L’article 215 du Code Civil dispose quant à lui que ‘les époux ne peuvent l’un sans l’autre disposer des droits par lesquels est assuré le logement de la famille, ni les meubles meublants dont il est garni, celui des deux qui n’a pas donné son consentement à l’acte peut en demander l’annulation, ainsi Monsieur feu [T] n’a pas pu valablement représenter son épouse ni être considéré comme son mandataire dans la gestion des biens du ménage en raison du droit personnel que Madame [T] tient de la loi.

Il résulte de la combinaison des deux textes susvisés, que la renonciation de Monsieur [T] est sans effet à l’égard de son épouse.
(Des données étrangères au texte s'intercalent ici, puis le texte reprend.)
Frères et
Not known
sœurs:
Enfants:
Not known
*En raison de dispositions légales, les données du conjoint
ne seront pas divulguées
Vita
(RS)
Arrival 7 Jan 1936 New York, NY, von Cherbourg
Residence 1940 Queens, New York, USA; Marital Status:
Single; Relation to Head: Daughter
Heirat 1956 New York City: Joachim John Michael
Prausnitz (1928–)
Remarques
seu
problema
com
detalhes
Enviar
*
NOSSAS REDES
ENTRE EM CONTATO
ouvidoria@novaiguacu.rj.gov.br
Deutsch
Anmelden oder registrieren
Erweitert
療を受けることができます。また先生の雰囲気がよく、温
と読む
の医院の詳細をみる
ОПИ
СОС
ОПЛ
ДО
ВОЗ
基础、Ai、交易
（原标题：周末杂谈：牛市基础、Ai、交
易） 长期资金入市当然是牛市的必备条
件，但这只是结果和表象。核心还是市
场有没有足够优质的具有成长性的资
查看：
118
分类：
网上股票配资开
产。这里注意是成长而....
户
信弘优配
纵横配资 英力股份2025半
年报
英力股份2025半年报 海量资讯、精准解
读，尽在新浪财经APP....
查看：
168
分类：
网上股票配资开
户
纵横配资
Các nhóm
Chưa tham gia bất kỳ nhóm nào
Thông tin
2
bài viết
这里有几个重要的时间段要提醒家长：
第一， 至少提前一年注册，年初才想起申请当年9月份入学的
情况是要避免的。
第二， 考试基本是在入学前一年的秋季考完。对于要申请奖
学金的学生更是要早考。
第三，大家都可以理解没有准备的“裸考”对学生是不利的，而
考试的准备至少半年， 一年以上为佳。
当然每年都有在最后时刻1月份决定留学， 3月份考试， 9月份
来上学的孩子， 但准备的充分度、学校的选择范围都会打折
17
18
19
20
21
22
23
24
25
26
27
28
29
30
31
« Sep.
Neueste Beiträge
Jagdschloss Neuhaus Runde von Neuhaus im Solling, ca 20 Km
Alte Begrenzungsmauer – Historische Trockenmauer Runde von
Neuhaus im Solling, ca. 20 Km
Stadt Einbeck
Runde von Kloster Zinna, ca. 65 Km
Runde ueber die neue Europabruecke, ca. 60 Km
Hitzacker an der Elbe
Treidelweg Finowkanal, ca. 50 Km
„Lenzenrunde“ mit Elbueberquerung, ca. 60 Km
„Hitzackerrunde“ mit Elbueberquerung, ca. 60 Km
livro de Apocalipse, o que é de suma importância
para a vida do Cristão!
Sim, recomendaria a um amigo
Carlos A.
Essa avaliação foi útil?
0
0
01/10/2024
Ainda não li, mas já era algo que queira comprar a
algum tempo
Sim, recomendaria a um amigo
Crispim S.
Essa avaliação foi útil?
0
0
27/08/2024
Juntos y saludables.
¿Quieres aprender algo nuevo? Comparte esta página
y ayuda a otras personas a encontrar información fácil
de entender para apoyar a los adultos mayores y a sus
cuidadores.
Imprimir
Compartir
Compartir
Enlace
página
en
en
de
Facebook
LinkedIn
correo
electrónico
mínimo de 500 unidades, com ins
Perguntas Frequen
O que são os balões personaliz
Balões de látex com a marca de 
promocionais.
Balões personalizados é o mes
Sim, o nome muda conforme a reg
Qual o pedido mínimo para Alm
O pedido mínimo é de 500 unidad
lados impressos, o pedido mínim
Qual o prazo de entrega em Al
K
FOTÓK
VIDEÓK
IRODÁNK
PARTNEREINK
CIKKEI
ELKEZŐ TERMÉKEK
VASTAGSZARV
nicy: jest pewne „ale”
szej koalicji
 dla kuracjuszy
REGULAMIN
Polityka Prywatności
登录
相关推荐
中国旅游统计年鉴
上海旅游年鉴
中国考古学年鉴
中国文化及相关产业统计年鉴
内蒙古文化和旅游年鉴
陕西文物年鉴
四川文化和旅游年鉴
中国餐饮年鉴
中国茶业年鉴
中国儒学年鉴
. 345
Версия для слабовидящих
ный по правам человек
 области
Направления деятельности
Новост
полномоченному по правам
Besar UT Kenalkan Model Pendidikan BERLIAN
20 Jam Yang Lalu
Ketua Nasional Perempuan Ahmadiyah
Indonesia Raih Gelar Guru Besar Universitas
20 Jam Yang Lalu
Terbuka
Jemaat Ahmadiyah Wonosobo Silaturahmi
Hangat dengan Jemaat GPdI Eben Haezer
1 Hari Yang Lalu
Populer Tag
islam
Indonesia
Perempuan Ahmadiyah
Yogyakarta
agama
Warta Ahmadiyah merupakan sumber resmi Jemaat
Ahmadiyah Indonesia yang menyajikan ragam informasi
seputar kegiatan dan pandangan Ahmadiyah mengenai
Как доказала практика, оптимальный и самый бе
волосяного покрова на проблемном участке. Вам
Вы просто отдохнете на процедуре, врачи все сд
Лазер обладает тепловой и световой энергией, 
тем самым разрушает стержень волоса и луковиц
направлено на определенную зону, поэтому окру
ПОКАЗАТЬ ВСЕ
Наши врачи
Les bailleurs n’ont pas fait délivrer congé à Madame veuve [T] sur le fondement des dispositions de la loi du 1er septembre 1948, seule applicable en l’espèce au bail en cours. Par suite, en l’absence de délivrance d’un tel congé, il y a lieu de confirmer le jugement déféré en ce qu’il a annulé le congé donné le 29 juin 2010 sur le fondement des dispositions de la loi du 6 juillet 1989 et dit en conséquence que le bail s’est renouvelé par tacite reconduction à l’égard de Madame [I] [T] aux conditions de la loi du 1er septembre 1948.

‘ Sur les dépens et l’application des dispositions de l’article 700 du Code de Procédure Civile

Succombant en leur recours, Monsieur et Madame [Z] [K] seront condamnés aux dépens d’appel et garderont à leur charge les frais non compris dans les dépens qu’ils ont exposés, les dispositions prises sur les dépens et les frais irrépétibles de première instance étant confirmées.

La somme qui doit être mise à la charge de Monsieur et Madame [Z] [K] au titre des frais non compris dans les dépens exposés par Madame veuve [T] peut être équitablement fixée à 1 000 €.